Counter ESM missions will employ spectrum denial techniques to provide RF cover for friendly forces without affecting their radios. This process may be adapted to protect current or future communications systems such as single channel ground air radio systems, near-term digital radio, joint tactical radio systems, small unit operations/situational awareness systems and future SIGINT systems.

Kolodzy notes that commanders will be able to direct WolfPack to increase the electronic noise level on the battlefield to prevent friendly forces from being detected by enemy SIGINT sensors. The technology can be used to introduce false signals into the battlespace to mask force movement and network activity, he adds.

The same basic functions used in the electronic attack mission are used to suppress enemy air defenses. As enemy air defense units are located, commanders will have the option to deny RF communications links to fire control systems, jam or spoof radar to provide cover for friendly aircraft, or provide targeting data on enemy RF nodes, Kolodzy explains. Because the WolfPack nodes will operate in close proximity, the system will have a considerable advantage in overcoming enemy radar’s electronic protection features, he says.

Suppressing enemy air defense systems presents a number of challenges. Networked air defense systems may consist of a variety of early warning, altitude locating, acquisition and target tracking radars. These systems may cover a frequency spectrum ranging from the low hundreds of megahertz to above 15 gigahertz, Kolodzy explains. Enemy forces may use a number of measures to increase survivability such as very short emissions, mobility, information sharing and networking of resources, and redundant communications.

Modern radar designs use multi-element, sidelobe-cancellation antenna arrays to null out single point radiation and jamming systems. Contemporary and future radars will employ adaptive noise cancellation and training techniques to further decrease the capabilities of current electronic countermeasures platforms.
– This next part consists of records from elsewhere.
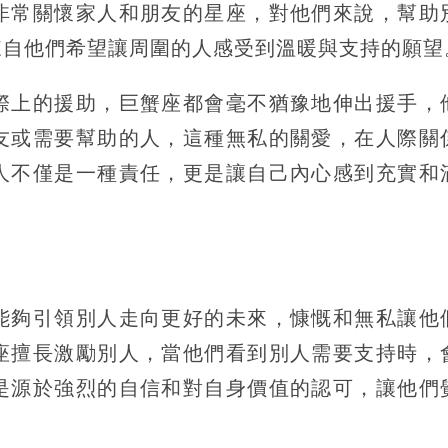
非常關懷家人和朋友的星座，對他們來說，幫助
來自他們希望讓周圍的人感受到溫暖與支持的願望
際上的援助，巨蟹座都會毫不猶豫地伸出援手，
友或需要幫助的人，這種無私的關愛，在人際關
人不僅是一種責任，更是讓自己內心感到充實和
能夠引領別人走向更好的未來，慷慨和無私讓他
座擅長激勵別人，當他們看到別人需要支持時，
是源於強烈的自信和對自身價值的認可，讓他們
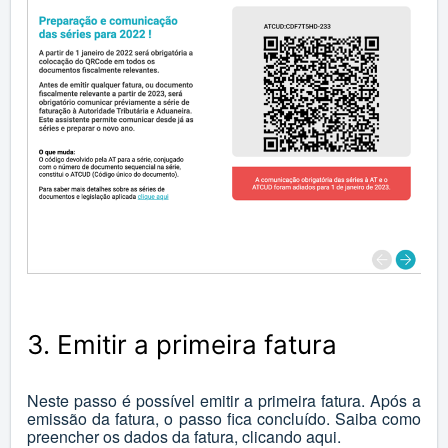
3. Emitir a primeira fatura
Neste passo é possível emitir a primeira fatura. Após a
emissão da fatura, o passo fica concluído. Saiba como
preencher os dados da fatura, clicando
aqui
.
Radar system designers are studying means to reduce signal detectability such as spreading spectrum waveforms with frequency agility on each pulse repetition. This approach changes the characteristics of the radar waveform before it can be detected by the countermeasures platform, Kolodzy observes.

Radar operators in many militaries also have developed physical measures to decrease detection and increase the survivability of their systems. These countermeasures include the use of spoofing antennas to hide the exact location of the main antenna array and to act as a decoy for antiradiation missiles. It is possible that opposing forces may place radar platforms in civilian locations such as hospitals or schools, which prevents the direct use of lethal force to counter them, Kolodzy speculates.